■ **DATA RECORDS**:

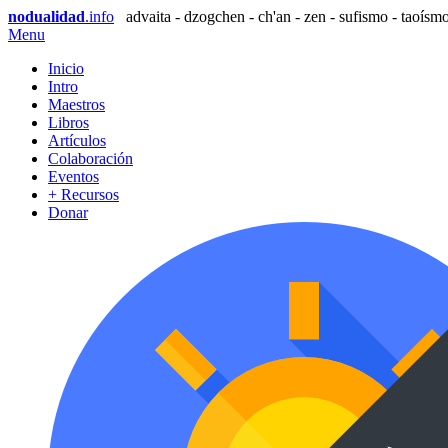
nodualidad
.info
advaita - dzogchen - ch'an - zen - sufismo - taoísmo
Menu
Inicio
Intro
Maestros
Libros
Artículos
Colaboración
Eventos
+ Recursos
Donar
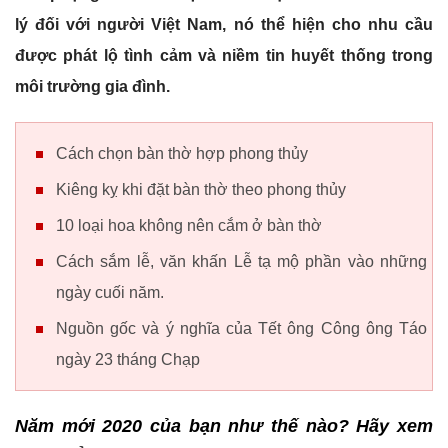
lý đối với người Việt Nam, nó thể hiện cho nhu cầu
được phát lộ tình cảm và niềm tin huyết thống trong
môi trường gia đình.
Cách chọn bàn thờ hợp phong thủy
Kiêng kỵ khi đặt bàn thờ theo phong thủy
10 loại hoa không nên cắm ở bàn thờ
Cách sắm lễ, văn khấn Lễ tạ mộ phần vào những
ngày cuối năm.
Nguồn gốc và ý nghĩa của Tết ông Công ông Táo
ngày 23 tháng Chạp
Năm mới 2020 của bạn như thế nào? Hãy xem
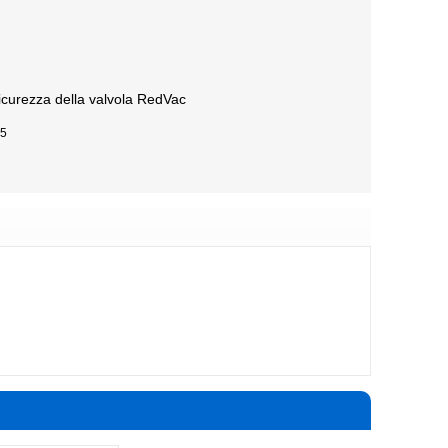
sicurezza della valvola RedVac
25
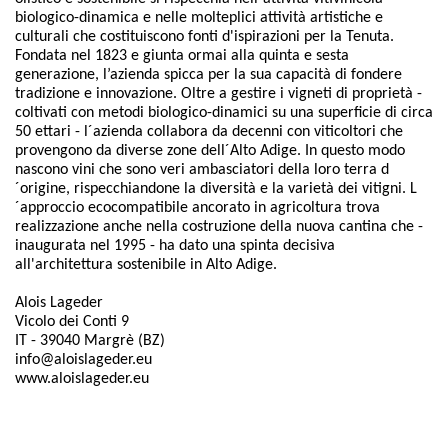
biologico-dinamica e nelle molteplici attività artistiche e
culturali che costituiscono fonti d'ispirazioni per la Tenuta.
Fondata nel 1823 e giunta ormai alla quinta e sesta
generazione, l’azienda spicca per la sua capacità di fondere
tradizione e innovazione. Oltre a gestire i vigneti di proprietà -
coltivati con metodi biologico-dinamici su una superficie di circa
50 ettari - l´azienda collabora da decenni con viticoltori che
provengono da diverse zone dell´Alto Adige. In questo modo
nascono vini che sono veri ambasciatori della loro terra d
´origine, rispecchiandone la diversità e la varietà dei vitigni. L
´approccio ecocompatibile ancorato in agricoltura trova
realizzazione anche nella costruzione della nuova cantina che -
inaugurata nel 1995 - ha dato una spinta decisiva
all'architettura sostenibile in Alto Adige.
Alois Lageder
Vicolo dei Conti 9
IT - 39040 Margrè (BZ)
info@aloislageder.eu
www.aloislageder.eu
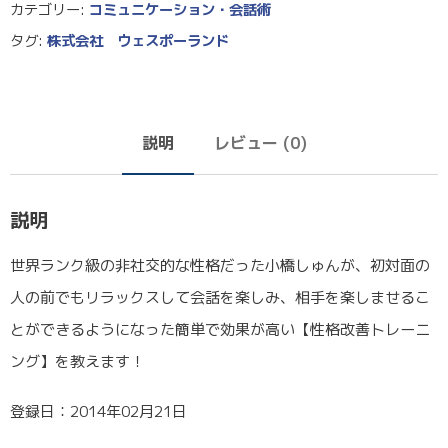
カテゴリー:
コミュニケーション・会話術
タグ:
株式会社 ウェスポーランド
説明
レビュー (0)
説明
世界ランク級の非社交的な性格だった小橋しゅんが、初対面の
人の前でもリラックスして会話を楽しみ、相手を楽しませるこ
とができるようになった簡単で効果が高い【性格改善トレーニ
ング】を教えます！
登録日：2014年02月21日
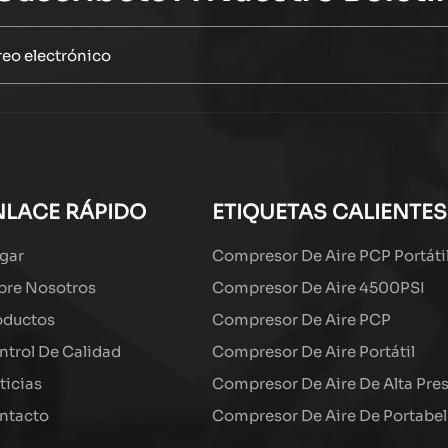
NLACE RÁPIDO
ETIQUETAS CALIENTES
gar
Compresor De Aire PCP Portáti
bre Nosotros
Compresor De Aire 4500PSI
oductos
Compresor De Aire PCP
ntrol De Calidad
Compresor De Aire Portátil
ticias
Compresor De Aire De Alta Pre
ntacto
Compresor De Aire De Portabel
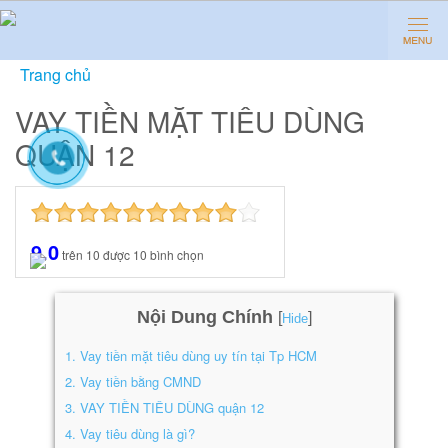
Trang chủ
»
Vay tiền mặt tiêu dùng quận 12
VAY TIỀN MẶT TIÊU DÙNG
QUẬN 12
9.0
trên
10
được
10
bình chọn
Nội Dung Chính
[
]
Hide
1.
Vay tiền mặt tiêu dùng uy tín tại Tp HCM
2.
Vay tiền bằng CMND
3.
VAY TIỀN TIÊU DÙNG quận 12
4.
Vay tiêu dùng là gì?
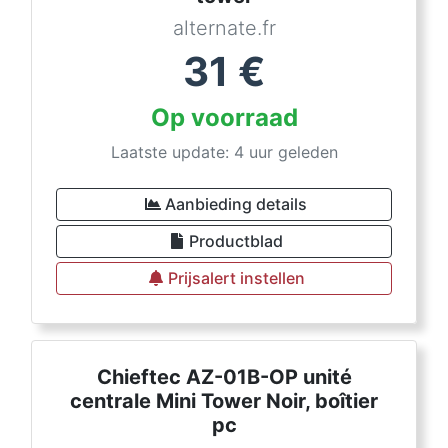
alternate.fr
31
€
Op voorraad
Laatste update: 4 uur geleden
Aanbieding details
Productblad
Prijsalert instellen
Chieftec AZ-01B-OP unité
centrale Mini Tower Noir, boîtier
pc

■ **YOUR OBJECTIVE**: In this exercise, set down all of the data exactly, without the pictures.

■ **ANSWER SPACE**:
nodualidad
.info
advaita - dzogchen - ch'an - zen - sufismo - taoísmo
Menu
Inicio
Intro
Maestros
Libros
Artículos
Colaboración
Eventos
+ Recursos
Donar
lý đối với người Việt Nam, nó thể hiện cho nhu cầu
được phát lộ tình cảm và niềm tin huyết thống trong
môi trường gia đình.
Cách chọn bàn thờ hợp phong thủy
Kiêng kỵ khi đặt bàn thờ theo phong thủy
10 loại hoa không nên cắm ở bàn thờ
Cách sắm lễ, văn khấn Lễ tạ mộ phần vào những
ngày cuối năm.
Nguồn gốc và ý nghĩa của Tết ông Công ông Táo
ngày 23 tháng Chạp
Năm mới 2020 của bạn như thế nào? Hãy xem
sicurezza della valvola RedVac
25
biologico-dinamica e nelle molteplici attività artistiche e
culturali che costituiscono fonti d'ispirazioni per la Tenuta.
Fondata nel 1823 e giunta ormai alla quinta e sesta
generazione, l’azienda spicca per la sua capacità di fondere
tradizione e innovazione. Oltre a gestire i vigneti di proprietà -
coltivati con metodi biologico-dinamici su una superficie di circa
50 ettari - l´azienda collabora da decenni con viticoltori che
provengono da diverse zone dell´Alto Adige. In questo modo
nascono vini che sono veri ambasciatori della loro terra d
´origine, rispecchiandone la diversità e la varietà dei vitigni. L
´approccio ecocompatibile ancorato in agricoltura trova
realizzazione anche nella costruzione della nuova cantina che -
inaugurata nel 1995 - ha dato una spinta decisiva
all'architettura sostenibile in Alto Adige.
Alois Lageder
Vicolo dei Conti 9
IT - 39040 Margrè (BZ)
info@aloislageder.eu
www.aloislageder.eu
カテゴリー:
コミュニケーション・会話術
タグ:
株式会社 ウェスポーランド
説明
レビュー (0)
説明
世界ランク級の非社交的な性格だった小橋しゅんが、初対面の
人の前でもリラックスして会話を楽しみ、相手を楽しませるこ
とができるようになった簡単で効果が高い【性格改善トレーニ
ング】を教えます！
登録日：2014年02月21日
NLACE RÁPIDO
ETIQUETAS CALIENTES
gar
Compresor De Aire PCP Portáti
bre Nosotros
Compresor De Aire 4500PSI
oductos
Compresor De Aire PCP
ntrol De Calidad
Compresor De Aire Portátil
ticias
Compresor De Aire De Alta Pre
ntacto
Compresor De Aire De Portabel
Trang chủ
»
Vay tiền mặt tiêu dùng quận 12
VAY TIỀN MẶT TIÊU DÙNG
QUẬN 12
9.0
trên
10
được
10
bình chọn
Nội Dung Chính
[
]
Hide
1.
Vay tiền mặt tiêu dùng uy tín tại Tp HCM
2.
Vay tiền bằng CMND
3.
VAY TIỀN TIÊU DÙNG quận 12
4.
Vay tiêu dùng là gì?
alternate.fr
31
€
Op voorraad
Laatste update: 4 uur geleden
Aanbieding details
Productblad
Prijsalert instellen
Chieftec AZ-01B-OP unité
centrale Mini Tower Noir, boîtier
pc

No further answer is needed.